The New Braunfels Floatilla


June 6, 2006

Memorial Day Float Report

Filed under: Floating — Float Master @ 10:50 am

2006 NBF

Colored Disks of Jiggling Death. That’s how I would describe the memorial Jell-O shots. In all my years of I have never witnessed or experienced a Jell-O shot that would actually fool your gag reflex into thinking you’ve been up for 36 hours drinking syrup of ipecac and eating Indian food. There was so much ever-clear in the red ones I don’t know how the hell they even congealed, they must have use Clydesdale hooves in the recipe. The peach C.D.J.D’s tasted like Whitney Houston’s arm-pits after a hard weekend of hittin the pipe with Bobby and dancing the chicken dance to Mariachi music. The green devils kicked harder than a Chuck Norris heel kick to your crotchal region. A few of the rookie floaties ended up having a few too many and ended up writhering around burping up food but all and all there was very little damage done, but we have a new rule, Kelly and Mary are excused from Jell-O duty unless they get mixing lessons for a Chillis bartender. Let’s give them an A-.

Remember when we changed the time from 2:00 PM to 1:00 PM, and we sent out email after email, posted the time on Devon’s “myspace” called CNN and Fox News and had them report it to the national media? No? Well either does VFM Chris’s Austin contingent. Once again we waited around for the cubical dwellers and once again they were late, they even made Chris late by putting holes in his tubes so he would be late. (That’s the story he gave me anyway).
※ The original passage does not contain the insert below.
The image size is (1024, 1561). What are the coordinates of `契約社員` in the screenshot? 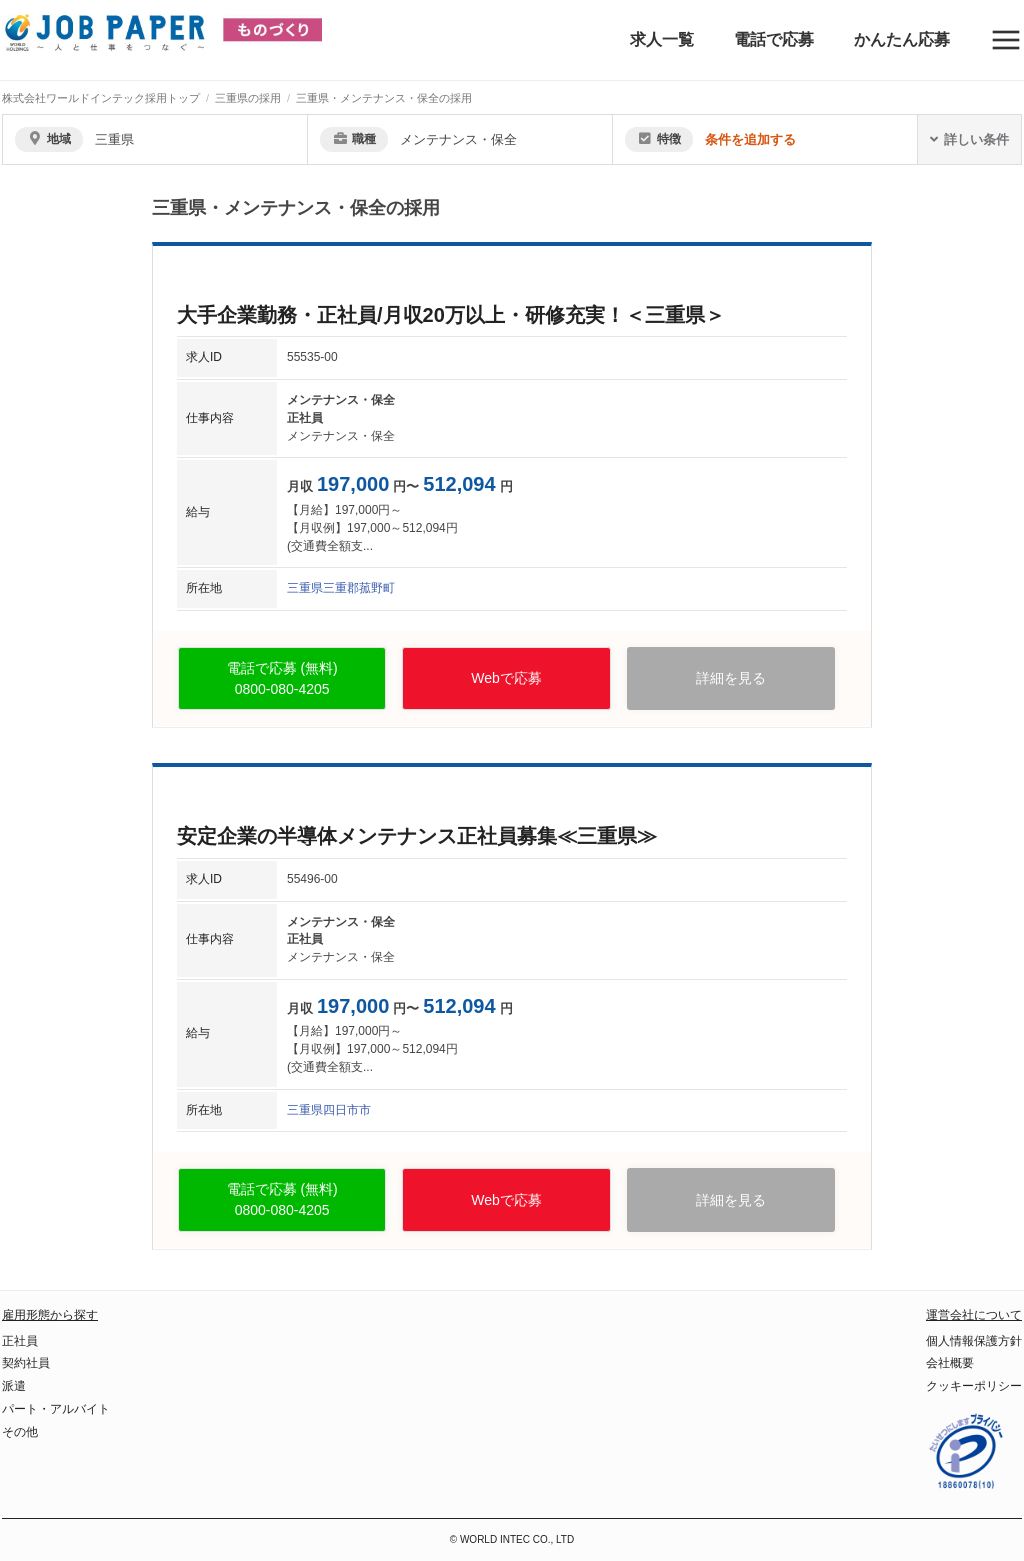 It's located at (26, 1363).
Fran came in special from Uzbekistan or where-ever the hell he’s from and he was there early. Zuul (there is no Dana, only Zuul) made it to town and the river by 12:30 I even gave him tube and ice chest loading duty. We also need to give anti-kudos to Rick the brick Purdy for not even making it to the float. I said he was spending time with his FAMILY, can you believe that crap?

The river was ate up with tourists this year. I could walk from Hinman to the chute on top of stupid people. I love yelling snake when its really crowded with Houston chicks, and somebody for the love of the lord please tell the “20 somethings” that arm barbwire tats and tramp-stamps aren’t cutting edge anymore. I’ve never seen so much wasted ink since I wrote my senior thesis in psych class. Face it tattoo craze has passed you bye, you missed it, think of something else to set you apart from the crowd like not listening to rap music and talking like ghetto boyzzzzzz & gurlzzzzz. There is nothing the float master hates more than bunch of Anglo-Saxons from “Texas State” listening to Snoop Dog and calling each other “Nigga”. As a matter of fact it is now a city ordinance that we are allowed to drag your ass out of the river and cave your head in with a flat river stone….I know I know, but I didn’t write it, but it’s the law.
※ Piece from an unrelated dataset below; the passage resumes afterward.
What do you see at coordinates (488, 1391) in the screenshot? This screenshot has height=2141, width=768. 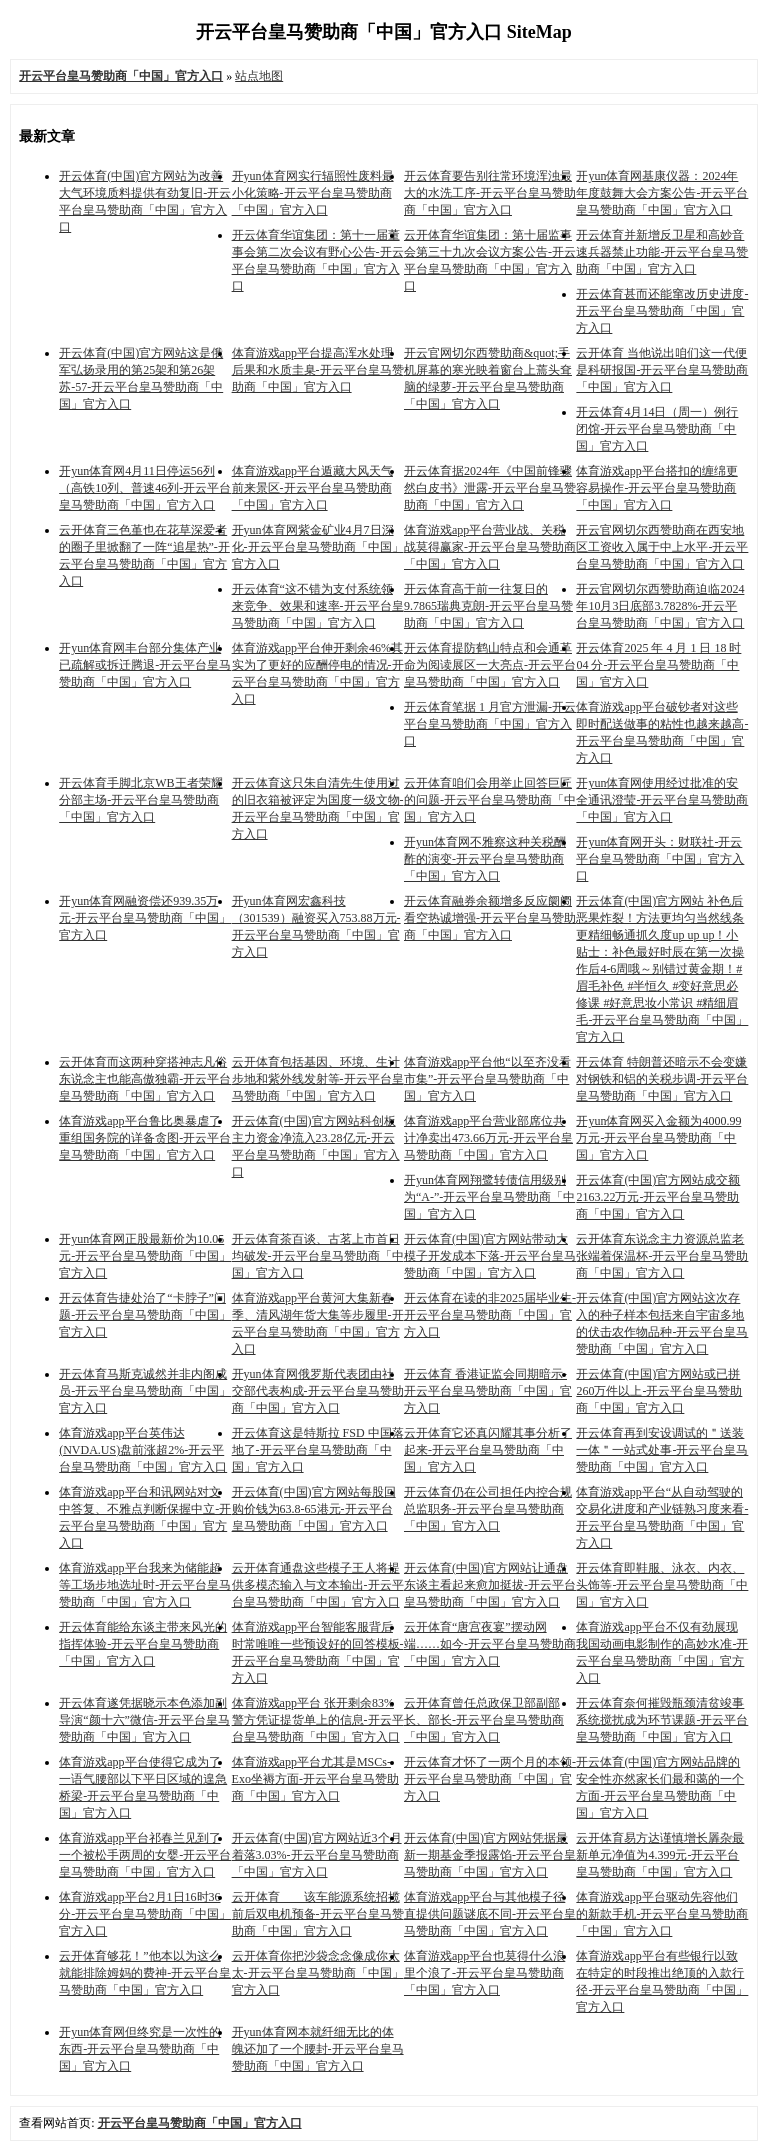 I see `开云体育 香港证监会同期暗示-开云平台皇马赞助商「中国」官方入口` at bounding box center [488, 1391].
Let’s move on the some quick float updates and news in the world which is mine to command:

It is looking like the Float Master and Dave “Scoop” Ferguson may have our own show on KGNB/KNBT (92.1 FM 1420. AM) not sure which yet but tune in July and listen to our profound wisdom on how we think the world should be run. The Freedom Float is fast approaching so secure you tubes and beer early; red white and blue will be the colors of the day. Check back for more details.

Matt “I like having babies” Kyle and Kelly the “Peanut Heiress” Nicholson, are next on the big over the hill chopping block. I would tell you about the parties, but I’m sure a lot of you aren’t invited.

Captain James “Taliban Killer” Esquivel is back in the states and should be returning home to Austin in the next week or so. Tiffany is already trying to get him to enlist in the Navy so he will have to ship out again where he can’t spend any money and she gets to buy new vehicles. I have also noticed her yard man Nos Moking Sr. has been spending a lot of time at the house as well. Enough for now my little flotsam and jetsam. Remember…..The float will be with you……always.